Free Nano Measurement Software Toolkit from Keithley - New Product

Keithley Instruments, Inc., a leader in solutions for emerging measurement needs, has developed a Nanotech Toolkit, a set of measurement software tools designed specifically for a variety of tests common to nanotechnology researchers to assist them in making the very precise, often complex electrical measurements associated with nanotechnology. The Nanotech Toolkit and its software routines are available at no charge and are compatible with Keithley's Model 4200-SCS Semiconductor Characterization System.

Measurements at the nanoscale level are challenging even for those trained in electrical measurements, while many of the chemists, biologists, and physicists often working in nanotech labs have less formal training in measurement science. The Nanotech Toolkit is designed to shortcut many measurement tasks by providing common routines typically used in testing nanotech devices.

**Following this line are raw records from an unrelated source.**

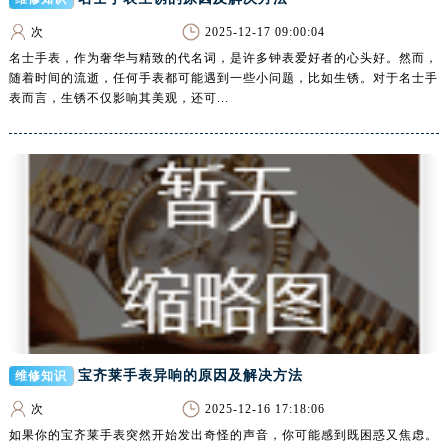
山西省朔州市朔城区怡西路与鄯阳西街交汇处腕表网售后服务中心（需提前预约）
次
2025-12-17 09:00:04
山西省忻州市忻府区和平东街与七一南路交叉口腕表网售后服务中心（需提前预约）
名士手表，作为奢华与精致的代名词，是许多钟表爱好者的心头好。然而，
山西省阳泉市郊区平阳东街与新城大道交叉口腕表网售后服务中心（需提前预约）
随着时间的流逝，任何手表都可能遇到一些小问题，比如生锈。对于名士手
山西省运城市盐湖区河东街腕表网售后服务中心（需提前预约）
表而言，生锈不仅影响其美观，还可...
山西省长治市潞州区英雄中路腕表网售后服务中心（需提前预约）
山西省太原市迎泽区迎泽街道解放路15号亨得利名表维修授权店3楼腕表网售后服务中心（需提前预约）
天津市和平区赤峰道136号天津国际金融中心26层2603室腕表网售后服务中心（需提前预约）
安徽省安庆市迎江区人民路腕表网售后服务中心（需提前预约）
安徽省蚌埠市蚌山区淮河路腕表网售后服务中心（需提前预约）
安徽省亳州市谯城区魏武大道腕表网售后服务中心（需提前预约）
安徽省池州市贵池区长江路腕表网售后服务中心（需提前预约）
安徽省滁州市琅琊区南谯北路腕表网售后服务中心（需提前预约）
安徽省阜阳市颍州区颍州北路腕表网售后服务中心（需提前预约）
安徽省淮北市相山区淮海路腕表网售后服务中心（需提前预约）
宝齐莱手表异响的原因及解决方法
维修知识
安徽省淮南市田家庵区国庆中路腕表网售后服务中心（需提前预约）
次
2025-12-16 17:18:06
安徽省黄山市屯溪区黄山西路腕表网售后服务中心（需提前预约）
如果你的宝齐莱手表突然开始发出奇怪的声音，你可能感到既困惑又焦虑。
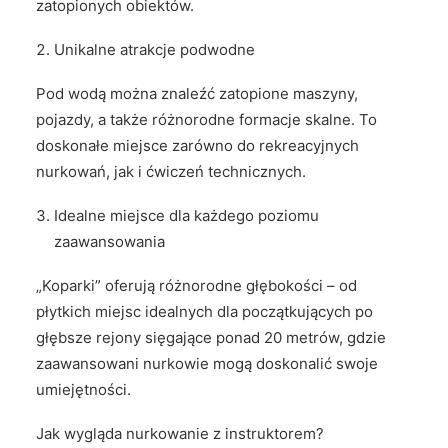
zatopionych obiektów.
Unikalne atrakcje podwodne
Pod wodą można znaleźć zatopione maszyny,
pojazdy, a także różnorodne formacje skalne. To
doskonałe miejsce zarówno do rekreacyjnych
nurkowań, jak i ćwiczeń technicznych.
Idealne miejsce dla każdego poziomu
zaawansowania
„Koparki” oferują różnorodne głębokości – od
płytkich miejsc idealnych dla początkujących po
głębsze rejony sięgające ponad 20 metrów, gdzie
zaawansowani nurkowie mogą doskonalić swoje
umiejętności.
Jak wygląda nurkowanie z instruktorem?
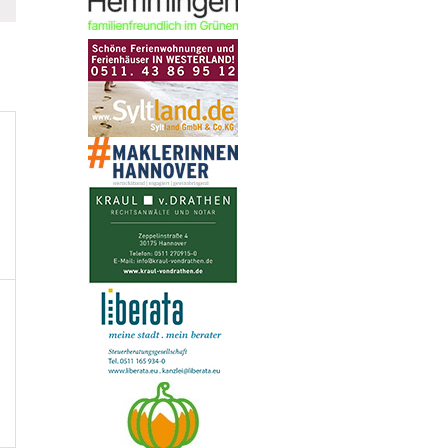
TAG
n,
taltungen,
n,
taltungen,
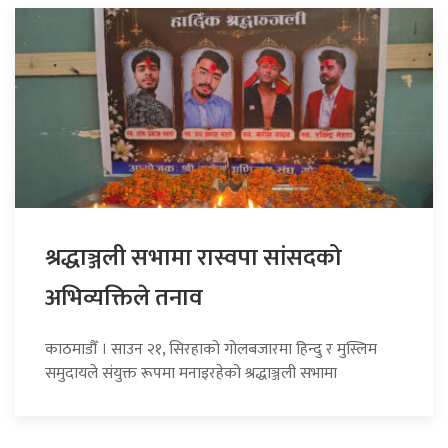
श्रद्धाञ्जली सभामा रास्वपा सांसदको
अभिव्यक्तिले तनाव
काठमाडौँ । साउन २१, सिरहाको गोलबजारमा हिन्दु र मुस्लिम
समुदायले संयुक्त रूपमा मनाइरहेको श्रद्धाञ्जली सभामा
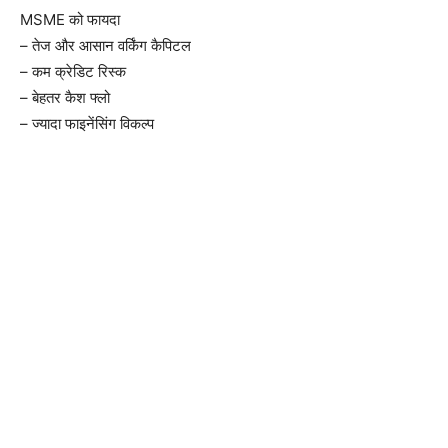
MSME को फायदा
– तेज और आसान वर्किंग कैपिटल
– कम क्रेडिट रिस्क
– बेहतर कैश फ्लो
– ज्यादा फाइनेंसिंग विकल्प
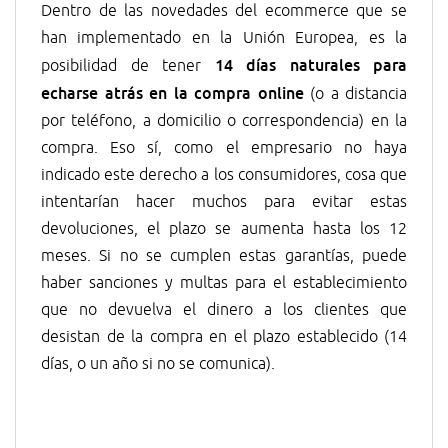
Dentro de las novedades del ecommerce que se
han implementado en la Unión Europea, es la
14 días naturales para
posibilidad de tener
echarse atrás en la compra online
(o a distancia
por teléfono, a domicilio o correspondencia) en la
compra. Eso sí, como el empresario no haya
indicado este derecho a los consumidores, cosa que
intentarían hacer muchos para evitar estas
devoluciones, el plazo se aumenta hasta los 12
meses. Si no se cumplen estas garantías, puede
haber sanciones y multas para el establecimiento
que no devuelva el dinero a los clientes que
desistan de la compra en el plazo establecido (14
días, o un año si no se comunica).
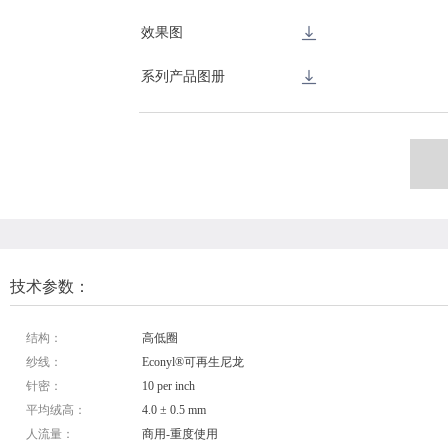
效果图
系列产品图册
技术参数：
结构：
高低圈
纱线：
Econyl®可再生尼龙
针密：
10 per inch
平均绒高：
4.0 ± 0.5 mm
人流量：
商用-重度使用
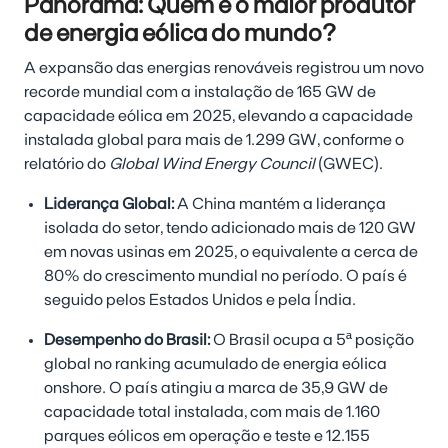
Panorama: Quem é o maior produtor
de energia eólica do mundo?
A expansão das energias renováveis registrou um novo
recorde mundial com a instalação de 165 GW de
capacidade eólica em 2025, elevando a capacidade
instalada global para mais de 1.299 GW, conforme o
relatório do
Global Wind Energy Council
(GWEC).
Liderança Global:
A China mantém a liderança
isolada do setor, tendo adicionado mais de 120 GW
em novas usinas em 2025, o equivalente a cerca de
80% do crescimento mundial no período. O país é
seguido pelos Estados Unidos e pela Índia.
Desempenho do Brasil:
O Brasil ocupa a 5ª posição
global no ranking acumulado de energia eólica
onshore. O país atingiu a marca de 35,9 GW de
capacidade total instalada, com mais de 1.160
parques eólicos em operação e teste e 12.155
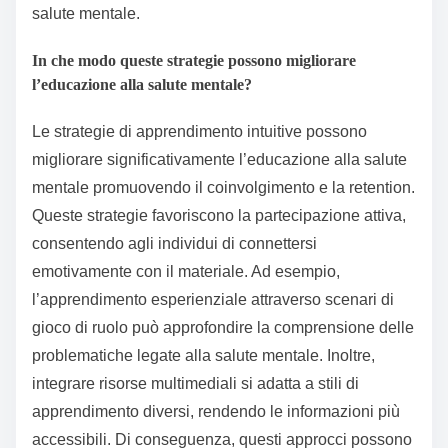
salute mentale.
In che modo queste strategie possono migliorare
l’educazione alla salute mentale?
Le strategie di apprendimento intuitive possono
migliorare significativamente l’educazione alla salute
mentale promuovendo il coinvolgimento e la retention.
Queste strategie favoriscono la partecipazione attiva,
consentendo agli individui di connettersi
emotivamente con il materiale. Ad esempio,
l’apprendimento esperienziale attraverso scenari di
gioco di ruolo può approfondire la comprensione delle
problematiche legate alla salute mentale. Inoltre,
integrare risorse multimediali si adatta a stili di
apprendimento diversi, rendendo le informazioni più
accessibili. Di conseguenza, questi approcci possono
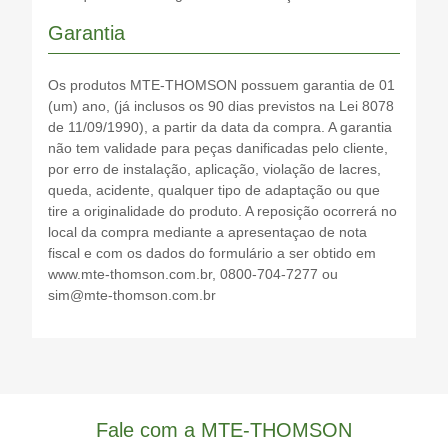
Garantia
Os produtos MTE-THOMSON possuem garantia de 01
(um) ano, (já inclusos os 90 dias previstos na Lei 8078
de 11/09/1990), a partir da data da compra. A garantia
não tem validade para peças danificadas pelo cliente,
por erro de instalação, aplicação, violação de lacres,
queda, acidente, qualquer tipo de adaptação ou que
tire a originalidade do produto. A reposição ocorrerá no
local da compra mediante a apresentaçao de nota
fiscal e com os dados do formulário a ser obtido em
www.mte-thomson.com.br, 0800-704-7277 ou
sim@mte-thomson.com.br
Fale com a MTE-THOMSON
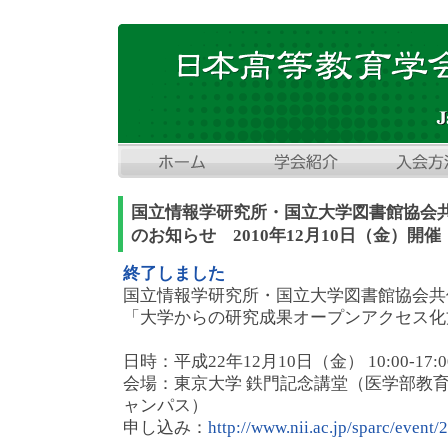
国立情報学研究所・国立大学図書館協会
のお知らせ 2010年12月10日（金）開催
終了しました
国立情報学研究所・国立大学図書館協会共
「大学からの研究成果オープンアクセス化
日時：平成22年12月10日（金） 10:00-17:0
会場：東京大学 鉄門記念講堂（医学部教育
ャンパス）
申し込み：
http://www.nii.ac.jp/sparc/event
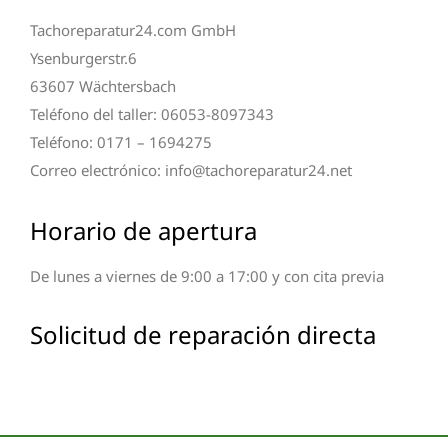
Tachoreparatur24.com GmbH
Ysenburgerstr.6
63607 Wächtersbach
Teléfono del taller: 06053-8097343
Teléfono: 0171 – 1694275
Correo electrónico: info@tachoreparatur24.net
Horario de apertura
De lunes a viernes de 9:00 a 17:00 y con cita previa
Solicitud de reparación directa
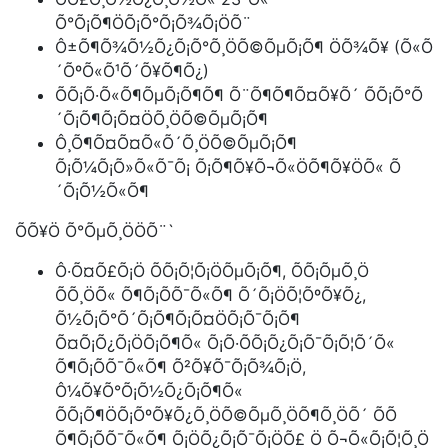
Õ°Õ¡Õ¶ÖÕ¡Õ°Õ¡Õ¾Õ¡ÖÕ¨
Ô±Õ¶Õ¾Õ½Õ¿Õ¡Õ°Õ¸ÖÕ©ÕµÕ¡Õ¶ ÖÕ¾Õ¥ (Õ«Õ
´ÕºÕ«Õ¹Õ´Õ¥Õ¶Õ¿)
ÕÕ¡Õ·Õ«Õ¶ÕµÕ¡Õ¶Õ¶ Õ¨Õ¶Õ¶Õ¤Õ¥Õ´ ÕÕ¡Õ°Õ
´Õ¡Õ¶Õ¡Õ¤ÖÕ¸ÖÕ©ÕµÕ¡Õ¶
Ô¸Õ¶Õ¤Õ¤Õ«Õ´Õ¸ÖÕ©ÕµÕ¡Õ¶
Õ¡Õ¼Õ¡Õ»Õ«Õ¯Õ¡ Õ¡Õ¶Õ¥Õ¬Õ«ÖÕ¶Õ¥ÖÕ« Õ
´Õ¡Õ½Õ«Õ¶
ÕÕ¥Ö Õ°ÕµÕ¸ÖÖÕ¨`
Ô·Õ¤Õ£Õ¡Ö ÕÕ¡Õ¦Õ¡ÖÕµÕ¡Õ¶, ÕÕ¡ÕµÕ¸Ö
ÕÕ¸ÖÕ« Õ¶Õ¡Õ­Õ¯Õ«Õ¶ Õ´Õ¡ÖÕ¦ÕºÕ¥Õ¿,
Õ½Õ¡Õ°Õ´Õ¡Õ¶Õ¡Õ¤ÖÕ¡Õ¯Õ¡Õ¶
Õ¤Õ¡Õ¿Õ¡ÖÕ¡Õ¶Õ« Õ¡Õ·Õ­Õ¡Õ¿Õ¡Õ¯Õ¡Õ¦Õ´Õ«
Õ¶Õ¡Õ­Õ¯Õ«Õ¶ Õ²Õ¥Õ¯Õ¡Õ¾Õ¡Ö,
Ô¼Õ¥Õ°Õ¡Õ½Õ¿Õ¡Õ¶Õ«
ÕÕ¡Õ¶ÖÕ¡ÕºÕ¥Õ¿Õ¸ÖÕ©ÕµÕ¸ÖÕ¶Õ¸ÖÕ´ ÕÕ
Õ¶Õ¡Õ­Õ¯Õ«Õ¶ Õ¡ÖÕ¿Õ¡Õ¯Õ¡ÖÕ£ Ö Õ¬Õ«Õ¡Õ¦Õ¸Ö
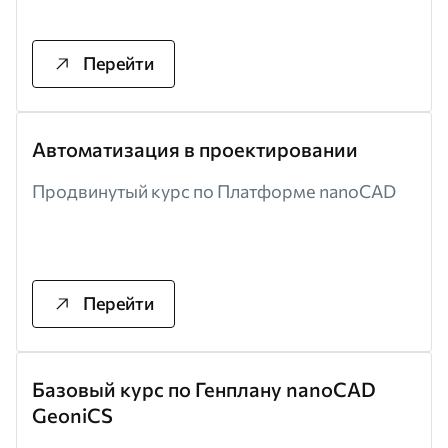
Перейти
Автоматизация в проектировании
Продвинутый курс по Платформе nanoCAD
Перейти
Базовый курс по Генплану nanoCAD
GeoniCS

Included in the Nanotech Toolkit are icons that represent Model 4200-SCS measurement routines for testing a carbon nanotube-based transistor, a bio-component, a molecular transistor, a molecular wire, a nanowire, and a nanocell. For example, there are tests that plot the I-V (current vs. voltage) curves of carbon nanotubes and molecular transistors, and other tests that make differential conductance measurements for high resistance/low resistance measurements on nanowires.

The Nanotech Toolkit is distributed on a CD, which also contains a collection of relevant white papers, application notes, data sheets, and a seminar on making accurate nanotech electrical measurements.

The Model 4200-SCS Semiconductor Characterization System offers sub-femtoamp (10 -15) current measurement resolution. The Model 4200-SCS is being used in nanotech research facilities around the world because of its ability to make extremely sensitive measurements, open architecture, and ease of use, making it well suited for applications such as current-voltage characterization of carbon nanotube electronics, molecular electronics, optoelectronics, and materials research.